Fig. 3. Oligodendrocyte environment generate the GCI-α-Syn strain

(a) Syn506+ α-Syn aggregates seeded by 18.75 ng GCI-α-Syn or LB-α-Syn in KOM2 mice. OPT: optic tract; CP: cerebral peduncle (repeat 3 times). (b) Quantification of the number of oligodendrocytes with α-Syn pathology in injected KOM2 mice (1 mpi, n=3; 3 and 6 mpi, n=5 mice). (Statisitcs: adjusted with Bonferroni correction.) (c) Quantification of the ratio of area occupied by Syn7015+ versus Syn303+ α-Syn pathology in adjacent sections of MSA, LB disease, injected KOM2 or M83 TG mouse brains (GCI, n=3 cases; LB n=3 cases; GCI-KOM2, LB-KOM2 and M83 n=4 mice). (Statisitcs: one-way ANOVA followed by Dunnett post hoc test comparing each group with LB-KOM2.) (d) Adjacent sections of the medulla from an MSA case stained with Syn303 and Syn7015 (repeat with 4 cases). Arrows: GCIs; arrowheads: NIs. (e) Quantification of the ratio of Syn7015+ versus Syn303+ GCIs and NIs on adjacent sections of MSA brains (n=6 cases). Results shown as mean ± SEM. Scale bars: 50 μm (a); 12.5 μm [(a) insets]; 100 μm (d); 10 μm [(d) insets]. See Supplementary Table 5 for statistical details.

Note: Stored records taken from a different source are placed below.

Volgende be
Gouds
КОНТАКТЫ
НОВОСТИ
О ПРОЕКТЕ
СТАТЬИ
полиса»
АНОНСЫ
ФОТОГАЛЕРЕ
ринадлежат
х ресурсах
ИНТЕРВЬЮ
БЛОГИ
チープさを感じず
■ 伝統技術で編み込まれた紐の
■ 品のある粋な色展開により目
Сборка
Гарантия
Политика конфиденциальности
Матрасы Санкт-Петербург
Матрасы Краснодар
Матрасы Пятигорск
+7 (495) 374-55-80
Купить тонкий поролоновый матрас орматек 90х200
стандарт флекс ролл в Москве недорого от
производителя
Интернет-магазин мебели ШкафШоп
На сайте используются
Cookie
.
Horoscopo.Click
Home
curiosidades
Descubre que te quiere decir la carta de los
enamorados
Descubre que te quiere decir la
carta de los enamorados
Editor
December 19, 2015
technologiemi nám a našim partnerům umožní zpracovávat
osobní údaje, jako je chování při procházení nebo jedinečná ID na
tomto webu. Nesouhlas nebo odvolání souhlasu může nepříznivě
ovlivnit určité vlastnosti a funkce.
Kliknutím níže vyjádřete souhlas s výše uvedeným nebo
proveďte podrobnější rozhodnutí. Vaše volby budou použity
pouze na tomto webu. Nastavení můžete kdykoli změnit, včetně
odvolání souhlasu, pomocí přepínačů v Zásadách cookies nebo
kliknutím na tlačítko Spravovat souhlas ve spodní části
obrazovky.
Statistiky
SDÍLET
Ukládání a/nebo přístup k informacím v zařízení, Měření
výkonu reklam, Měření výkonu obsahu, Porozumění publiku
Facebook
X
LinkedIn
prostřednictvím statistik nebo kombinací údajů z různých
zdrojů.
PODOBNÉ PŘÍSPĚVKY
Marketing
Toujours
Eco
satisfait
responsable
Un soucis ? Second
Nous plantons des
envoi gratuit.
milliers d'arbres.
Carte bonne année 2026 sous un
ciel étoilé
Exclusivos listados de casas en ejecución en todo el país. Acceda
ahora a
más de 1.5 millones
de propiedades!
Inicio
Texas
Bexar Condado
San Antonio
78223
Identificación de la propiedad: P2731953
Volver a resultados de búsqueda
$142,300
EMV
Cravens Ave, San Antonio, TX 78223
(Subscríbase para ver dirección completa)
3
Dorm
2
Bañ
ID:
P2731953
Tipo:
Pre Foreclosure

Fig. 4. Oligodendrocytes convert misfolded α-Syn to a GCI-α-Syn-like strain but neurons could not convert GCI-α-Syn to a LB-α-Syn like strain

(a) Schematic diagram for passaging α-Syn PFFs in KOM2 mice. (b) α-Syn pathology in PFF injected KOM2 mice (repeat 3 times). (c) Quantification of pS129 α-Syn in QBI-WT-Syn cells seeded by PFFs, passaged PFFs (PFF-KOM2-Syn) or PFFs combined with insoluble fraction from uninjected KOM2 mice (PFF+KOM2). (PFF-KOM2-Syn, n=6; PFF, n=3; PFF+KOM2, n=5 independent experiments) (d) Quantification of pS129 α-Syn in QBI-WT-Syn cells seeded by equal amount LB-α-Syn or LB-α-Syn passaged in KOM2 mice (LB-KOM2). (LB, n=3; LB-KOM2, n=7 independent experiments) (e) Schematic diagram for passaging PFFs in various cells. (f) Quantification of pS129 α-Syn in QBI-WT-Syn cells seeded by PFF passaged in cells. (PFF-Oligo-Syn, n=6; PFF-HipN-Syn and PFF-CtxN-Syn, n=4; PFF, n=3 independent experiments) (g) Schematic diagram for generating α-Syn PFFs in cell lysates. (h) Quantification of pS129 α-Syn in QBI-WT-Syn cells seeded by PFFs generated in oligodendrocyte lysate (Oligo-PFF), cortex and hippocampus neuron lysate (CtxN-PFF and HipN-PFF), or with α-Syn monomer alone (PFF) (Oligo-PFF, n=6; CtxN-PFF, n=4; HipN-PFF, n=4; PFF, n=4 independent experiments). (i) Schematic diagram for passaging GCI-α-Syn in primary neurons. (j) Quantification of pS129 α-Syn in QBI-WT-Syn cells seeded by α-Syn PFFs, GCI-α-Syn and GCI-α-Syn passaged in primary neurons (GCI, n=3; GCI-N-P1, n=5; GCI-N-P2, n=4; GCI-N-P3, n=4; PFF, n=3 independent experiments). (k) PK digested LB-α-Syn, GCI-α-Syn and GCI-N-P1 to P3 were immunoblotted with anti-α-Syn antibody (repeat 3 times). (l) Quantification of insoluble pS129 α-Syn in QBI-WT-Syn cells seeded by equal amount of GCI-α-Syn, LB-α-Syn or GCI-α-Syn and LB-α-Syn passaged in M83 mice (GCI, n=8; GCI-M-P1, n=6; LB, n=8 independent experiments). Results shown as mean ± SEM. Statistics shown in (c), (f), (h), (j) and (l) are one-way ANOVA followed by Dunnett post hoc test comparing each group with PFF-KOM2-Syn in (c), PFF-Oligo-Syn in (f), Oligo-PFF in (h), GCI 200pg in (j) and GCI in (l). Scale bars: 1 mm (b); 50 μm [(b) middle inset]; 15 μm [(b) right inset]. For gel source data, see Supplementary Figure 1. See Supplementary Table 5 for statistical details.